Färna bruk is an ironworks from the 16th century with a stately manor. There is also a remarkable mausoleum and a pavilion with lovely paintings. The manor house is a hotel sometime visited by the King of Sweden Carl XlV Gustav.

The Karmansbo bruksmiljö is a well-preserved industrial area with a mansion, workers residences, Lancashire forges and works office. The manor house is a hotel there too. You can see the forges in work in one day in July every year or you can book it for a day of your own.

Ebba Brahes pavilion lies on an island below the Bockhammar manor, probably the oldest pavilion in the country.

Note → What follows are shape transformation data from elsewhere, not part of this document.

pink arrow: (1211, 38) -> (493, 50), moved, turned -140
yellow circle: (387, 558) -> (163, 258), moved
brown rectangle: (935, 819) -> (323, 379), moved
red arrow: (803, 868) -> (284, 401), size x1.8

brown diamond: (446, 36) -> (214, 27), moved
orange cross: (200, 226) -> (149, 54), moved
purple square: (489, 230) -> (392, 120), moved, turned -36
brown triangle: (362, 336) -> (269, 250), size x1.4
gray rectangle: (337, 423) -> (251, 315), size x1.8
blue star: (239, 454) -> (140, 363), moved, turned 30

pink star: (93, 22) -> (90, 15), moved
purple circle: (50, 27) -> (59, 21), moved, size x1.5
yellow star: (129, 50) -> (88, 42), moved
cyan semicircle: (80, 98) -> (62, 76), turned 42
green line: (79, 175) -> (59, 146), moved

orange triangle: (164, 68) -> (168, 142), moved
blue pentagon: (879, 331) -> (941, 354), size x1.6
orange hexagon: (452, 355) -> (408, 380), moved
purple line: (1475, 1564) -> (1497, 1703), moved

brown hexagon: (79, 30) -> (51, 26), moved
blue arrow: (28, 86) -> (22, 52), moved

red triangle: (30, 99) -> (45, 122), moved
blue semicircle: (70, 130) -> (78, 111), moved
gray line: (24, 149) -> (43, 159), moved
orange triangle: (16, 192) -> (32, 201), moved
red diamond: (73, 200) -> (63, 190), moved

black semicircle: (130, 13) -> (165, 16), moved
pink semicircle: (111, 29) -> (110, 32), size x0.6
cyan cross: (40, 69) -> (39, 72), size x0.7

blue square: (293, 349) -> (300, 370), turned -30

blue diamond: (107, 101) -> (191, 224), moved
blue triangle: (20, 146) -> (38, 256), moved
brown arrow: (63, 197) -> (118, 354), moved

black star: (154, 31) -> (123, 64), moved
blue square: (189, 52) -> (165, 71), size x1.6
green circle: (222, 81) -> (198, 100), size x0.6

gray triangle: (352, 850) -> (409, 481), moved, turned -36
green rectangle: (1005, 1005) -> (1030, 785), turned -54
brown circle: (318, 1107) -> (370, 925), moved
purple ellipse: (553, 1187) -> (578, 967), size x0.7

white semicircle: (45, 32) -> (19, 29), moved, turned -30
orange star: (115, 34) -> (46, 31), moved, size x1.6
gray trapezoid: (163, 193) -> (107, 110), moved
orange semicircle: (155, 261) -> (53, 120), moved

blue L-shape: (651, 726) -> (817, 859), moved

This one is an octagonal, pink pavilion built in the 17th century. There is a summer café close.

== Outdoor activities==
The area has great possibilities for a rich outdoor life. There are 244 lakes and most of them are available for fishing. Fishing is a widely spread activity in the district and attracts a lot of visitors. In most of the lakes you can take a swim. You can walk the Bruksleden Trail or the Ormdalen path in the Ormdalen area, which is a geologically interesting phenomenon. You can also take a trip along the canoe trails. The municipality has 13 nature reserves of different kinds. You can walk in the footsteps of the Pilgrims. Romboleden, the trail of Rombo, leads from Köping to Trondheim in Norway where Saint Olov is buried, and passes Skinnskatteberg on its way.

== Notability==
The municipality has among the most mansions of Sweden's municipalities:
Baggå, Bernshammars, Färna, Jönsarbo, Karmansbo, Nyhammars, Skinnskatteberg and Uttersberg.

The mansion of Skinskatteberg is particularly well known. It was constructed in 1779 by architect Wilhelm Hising. Every year a choir assembly is held by the mansion.